WHAT TO DO:
Below are the entries to work from; restate word for word the portion that opens with the line containing "mai jos, unde" and closes with the line containing "Tools and accessories", keeping both.

++++ GIVEN RECORDS

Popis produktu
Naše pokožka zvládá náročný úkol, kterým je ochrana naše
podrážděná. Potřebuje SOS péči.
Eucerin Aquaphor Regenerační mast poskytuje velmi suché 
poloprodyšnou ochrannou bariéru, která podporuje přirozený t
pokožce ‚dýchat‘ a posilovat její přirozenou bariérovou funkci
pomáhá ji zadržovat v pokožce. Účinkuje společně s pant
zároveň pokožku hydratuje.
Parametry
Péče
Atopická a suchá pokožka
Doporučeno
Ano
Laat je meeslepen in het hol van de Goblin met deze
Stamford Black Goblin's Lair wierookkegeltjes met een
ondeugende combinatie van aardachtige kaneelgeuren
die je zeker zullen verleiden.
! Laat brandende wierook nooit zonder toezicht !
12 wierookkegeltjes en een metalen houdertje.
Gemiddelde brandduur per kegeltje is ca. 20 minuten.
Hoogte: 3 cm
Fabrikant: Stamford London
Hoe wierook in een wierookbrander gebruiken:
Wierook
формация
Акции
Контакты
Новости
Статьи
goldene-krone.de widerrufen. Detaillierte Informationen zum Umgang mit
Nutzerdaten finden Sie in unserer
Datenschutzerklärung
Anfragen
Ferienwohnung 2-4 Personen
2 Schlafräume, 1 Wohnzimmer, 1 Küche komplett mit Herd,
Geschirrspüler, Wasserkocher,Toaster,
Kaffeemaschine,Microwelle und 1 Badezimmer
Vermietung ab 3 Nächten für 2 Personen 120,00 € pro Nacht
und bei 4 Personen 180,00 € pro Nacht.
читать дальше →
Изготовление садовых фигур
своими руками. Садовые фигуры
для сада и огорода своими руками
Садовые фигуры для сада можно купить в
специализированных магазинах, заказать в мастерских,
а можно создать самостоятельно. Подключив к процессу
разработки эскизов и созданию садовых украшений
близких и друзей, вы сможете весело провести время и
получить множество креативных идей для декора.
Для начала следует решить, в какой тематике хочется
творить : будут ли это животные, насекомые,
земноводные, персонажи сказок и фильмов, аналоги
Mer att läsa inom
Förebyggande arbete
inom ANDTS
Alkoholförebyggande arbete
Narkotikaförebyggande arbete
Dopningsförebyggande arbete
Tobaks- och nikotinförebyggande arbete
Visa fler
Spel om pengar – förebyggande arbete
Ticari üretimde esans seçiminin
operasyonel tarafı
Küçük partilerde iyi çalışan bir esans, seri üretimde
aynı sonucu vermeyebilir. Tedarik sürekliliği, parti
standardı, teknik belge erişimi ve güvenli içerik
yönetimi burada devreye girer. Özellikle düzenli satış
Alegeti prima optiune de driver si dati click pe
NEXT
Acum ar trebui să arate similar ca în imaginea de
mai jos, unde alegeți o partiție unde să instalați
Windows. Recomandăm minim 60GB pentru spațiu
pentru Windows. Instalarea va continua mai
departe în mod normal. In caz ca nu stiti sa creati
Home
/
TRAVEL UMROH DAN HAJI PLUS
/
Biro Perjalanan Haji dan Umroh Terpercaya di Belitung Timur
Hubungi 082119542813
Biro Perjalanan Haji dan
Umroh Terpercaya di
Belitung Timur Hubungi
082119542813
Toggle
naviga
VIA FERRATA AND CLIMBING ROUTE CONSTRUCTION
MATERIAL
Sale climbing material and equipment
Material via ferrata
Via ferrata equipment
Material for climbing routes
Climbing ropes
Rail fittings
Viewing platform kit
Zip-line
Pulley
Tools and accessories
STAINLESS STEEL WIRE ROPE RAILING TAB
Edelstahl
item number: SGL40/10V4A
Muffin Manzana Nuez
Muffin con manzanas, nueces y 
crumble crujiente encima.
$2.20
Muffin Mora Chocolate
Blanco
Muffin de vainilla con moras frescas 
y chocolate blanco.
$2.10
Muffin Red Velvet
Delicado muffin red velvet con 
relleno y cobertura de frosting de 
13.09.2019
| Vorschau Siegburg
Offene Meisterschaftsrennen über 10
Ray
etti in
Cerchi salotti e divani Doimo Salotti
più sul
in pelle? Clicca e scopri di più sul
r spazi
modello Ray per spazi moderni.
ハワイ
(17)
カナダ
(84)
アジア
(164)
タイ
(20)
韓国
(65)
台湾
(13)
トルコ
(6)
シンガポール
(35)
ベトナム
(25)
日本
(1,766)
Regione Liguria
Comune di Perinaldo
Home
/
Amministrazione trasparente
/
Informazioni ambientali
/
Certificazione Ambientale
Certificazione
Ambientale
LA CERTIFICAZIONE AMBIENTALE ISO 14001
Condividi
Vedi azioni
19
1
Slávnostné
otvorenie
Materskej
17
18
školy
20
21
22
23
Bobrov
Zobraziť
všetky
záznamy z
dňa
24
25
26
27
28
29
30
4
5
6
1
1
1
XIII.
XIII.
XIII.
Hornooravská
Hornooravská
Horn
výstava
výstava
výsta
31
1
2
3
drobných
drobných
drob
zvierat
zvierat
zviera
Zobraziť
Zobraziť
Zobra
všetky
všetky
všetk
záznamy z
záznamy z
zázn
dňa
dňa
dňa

++++++++

RESULT OF THIS EXERCISE:
mai jos, unde alegeți o partiție unde să instalați
Windows. Recomandăm minim 60GB pentru spațiu
pentru Windows. Instalarea va continua mai
departe în mod normal. In caz ca nu stiti sa creati
Home
/
TRAVEL UMROH DAN HAJI PLUS
/
Biro Perjalanan Haji dan Umroh Terpercaya di Belitung Timur
Hubungi 082119542813
Biro Perjalanan Haji dan
Umroh Terpercaya di
Belitung Timur Hubungi
082119542813
Toggle
naviga
VIA FERRATA AND CLIMBING ROUTE CONSTRUCTION
MATERIAL
Sale climbing material and equipment
Material via ferrata
Via ferrata equipment
Material for climbing routes
Climbing ropes
Rail fittings
Viewing platform kit
Zip-line
Pulley
Tools and accessories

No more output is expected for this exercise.